Park in Greater Manchester, England

Alexandra Park is a public park in Oldham, Greater Manchester, England. It was created in response to the Lancashire Cotton Famine of 1861–1865 as an attempt to keep local textile workers employed. The park is located in the Glodwick area of Oldham.

Oldham was hit hard by the Lancashire Cotton Famine of 1861–1865 when supplies of raw cotton from the United States were cut off. Wholly reliant upon the textile processing industry, the economy of Oldham strained as the cotton famine created chronic unemployment in the town. By 1863 a committee had been formed and with a loan from central government, land at Swine Clough was purchased from Reverend John Cocker of Shaw and Crompton whom made it a condition that local unemployed cotton workers were employed to construct the park which opened on 28 August 1865.
John Thomas Cocker, Esq., of New-bank Heyside purchased the estate of Swine Clough in 1850 from the Ogden Family. This family enjoyed this estate for several generations. It was sold to Adam Ogden the elder in 1670 by Edmund Assheton, Esq., of Chadderton, Swine Clough was an ancient farm a short distance to the west of Glodwick.

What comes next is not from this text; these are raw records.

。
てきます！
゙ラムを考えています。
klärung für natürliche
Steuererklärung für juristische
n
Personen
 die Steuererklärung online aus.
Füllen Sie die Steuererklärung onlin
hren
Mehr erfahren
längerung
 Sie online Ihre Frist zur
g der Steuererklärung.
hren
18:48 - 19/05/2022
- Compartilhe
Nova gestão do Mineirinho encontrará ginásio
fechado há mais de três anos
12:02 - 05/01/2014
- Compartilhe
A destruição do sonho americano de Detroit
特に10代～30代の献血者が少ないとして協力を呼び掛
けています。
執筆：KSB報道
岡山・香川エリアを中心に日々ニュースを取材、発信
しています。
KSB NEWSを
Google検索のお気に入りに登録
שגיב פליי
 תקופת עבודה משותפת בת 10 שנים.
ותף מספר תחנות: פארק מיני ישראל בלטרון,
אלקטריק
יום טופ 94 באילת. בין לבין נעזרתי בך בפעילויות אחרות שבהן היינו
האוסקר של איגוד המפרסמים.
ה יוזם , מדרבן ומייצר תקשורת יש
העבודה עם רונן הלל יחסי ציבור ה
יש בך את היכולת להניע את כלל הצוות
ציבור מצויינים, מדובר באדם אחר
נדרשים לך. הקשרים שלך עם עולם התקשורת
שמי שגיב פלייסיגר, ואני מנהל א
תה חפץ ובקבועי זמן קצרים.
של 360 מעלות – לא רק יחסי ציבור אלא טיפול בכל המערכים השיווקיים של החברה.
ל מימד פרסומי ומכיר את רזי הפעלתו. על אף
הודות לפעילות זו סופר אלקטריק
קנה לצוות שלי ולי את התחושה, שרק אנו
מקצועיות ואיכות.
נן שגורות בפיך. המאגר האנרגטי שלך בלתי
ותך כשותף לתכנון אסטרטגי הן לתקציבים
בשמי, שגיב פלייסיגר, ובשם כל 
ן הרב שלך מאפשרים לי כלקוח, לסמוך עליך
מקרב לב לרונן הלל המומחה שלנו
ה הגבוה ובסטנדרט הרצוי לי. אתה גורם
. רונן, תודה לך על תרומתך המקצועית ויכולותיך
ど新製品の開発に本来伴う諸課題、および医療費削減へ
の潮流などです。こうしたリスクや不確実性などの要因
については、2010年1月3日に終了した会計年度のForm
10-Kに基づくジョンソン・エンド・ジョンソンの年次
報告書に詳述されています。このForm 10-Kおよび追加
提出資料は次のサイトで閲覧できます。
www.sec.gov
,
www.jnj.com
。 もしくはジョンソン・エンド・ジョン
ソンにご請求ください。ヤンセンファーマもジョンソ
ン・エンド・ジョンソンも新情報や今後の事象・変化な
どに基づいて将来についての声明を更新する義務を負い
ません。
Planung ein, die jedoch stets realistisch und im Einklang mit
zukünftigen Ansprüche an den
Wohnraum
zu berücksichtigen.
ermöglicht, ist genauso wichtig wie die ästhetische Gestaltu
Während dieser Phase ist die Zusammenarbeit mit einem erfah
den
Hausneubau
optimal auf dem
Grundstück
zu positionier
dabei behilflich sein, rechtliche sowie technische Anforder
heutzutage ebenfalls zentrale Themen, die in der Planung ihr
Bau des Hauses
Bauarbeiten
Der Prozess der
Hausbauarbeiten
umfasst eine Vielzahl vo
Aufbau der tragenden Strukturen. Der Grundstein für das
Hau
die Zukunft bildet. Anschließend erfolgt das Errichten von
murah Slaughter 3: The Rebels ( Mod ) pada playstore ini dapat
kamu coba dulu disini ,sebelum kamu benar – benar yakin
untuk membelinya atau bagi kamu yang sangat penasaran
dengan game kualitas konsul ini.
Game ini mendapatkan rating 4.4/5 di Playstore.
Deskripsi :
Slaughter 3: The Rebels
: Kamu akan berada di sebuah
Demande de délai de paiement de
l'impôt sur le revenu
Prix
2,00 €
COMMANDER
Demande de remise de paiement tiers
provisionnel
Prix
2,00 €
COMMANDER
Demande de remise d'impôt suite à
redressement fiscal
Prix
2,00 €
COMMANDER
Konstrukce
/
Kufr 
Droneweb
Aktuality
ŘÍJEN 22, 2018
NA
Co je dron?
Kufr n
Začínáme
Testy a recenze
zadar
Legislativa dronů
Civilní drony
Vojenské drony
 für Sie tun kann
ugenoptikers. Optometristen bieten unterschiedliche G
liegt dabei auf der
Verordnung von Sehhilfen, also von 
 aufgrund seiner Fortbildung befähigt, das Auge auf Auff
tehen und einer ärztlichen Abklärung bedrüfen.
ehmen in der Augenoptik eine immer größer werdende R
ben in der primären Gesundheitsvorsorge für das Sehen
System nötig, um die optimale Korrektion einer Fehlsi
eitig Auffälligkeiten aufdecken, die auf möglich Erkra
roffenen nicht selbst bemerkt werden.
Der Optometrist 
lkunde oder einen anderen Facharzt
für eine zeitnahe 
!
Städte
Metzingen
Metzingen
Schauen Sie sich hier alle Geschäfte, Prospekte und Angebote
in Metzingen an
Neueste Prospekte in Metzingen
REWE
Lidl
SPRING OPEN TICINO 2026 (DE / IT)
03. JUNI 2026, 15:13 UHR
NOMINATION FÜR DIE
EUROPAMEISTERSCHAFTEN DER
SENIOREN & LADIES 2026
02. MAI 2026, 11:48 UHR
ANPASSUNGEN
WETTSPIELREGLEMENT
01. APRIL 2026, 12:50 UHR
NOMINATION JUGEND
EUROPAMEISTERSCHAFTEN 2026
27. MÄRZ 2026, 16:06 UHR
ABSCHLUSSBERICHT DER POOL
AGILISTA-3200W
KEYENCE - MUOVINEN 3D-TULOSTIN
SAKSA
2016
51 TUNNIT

Opened by Josiah M Radcliffe, the then Mayor of Oldham, the park was named to commemorate the marriage of Albert, Prince of Wales to Alexandra of Denmark. During its history it has had a "refreshment room", a boating lake (constructed in 1903) and been the site of statues honouring local Oldhamers of eminence.

A number of structures in the park are Grade II listed, including ornamental features, buildings and statues of John Platt and Robert Ascroft.

The park was granted Grade II listed status on 17 July 1995. This was upgraded to Grade II* on 27 August 2013 due to the number of Grade II structures and statues within the park. The listing designation also states that "it is an early example of a municipal park" which "although enhanced, the park's design is essentially unchanged from its original layout in the early 1860s". "It was designed by William Henderson, a leading landscape designer".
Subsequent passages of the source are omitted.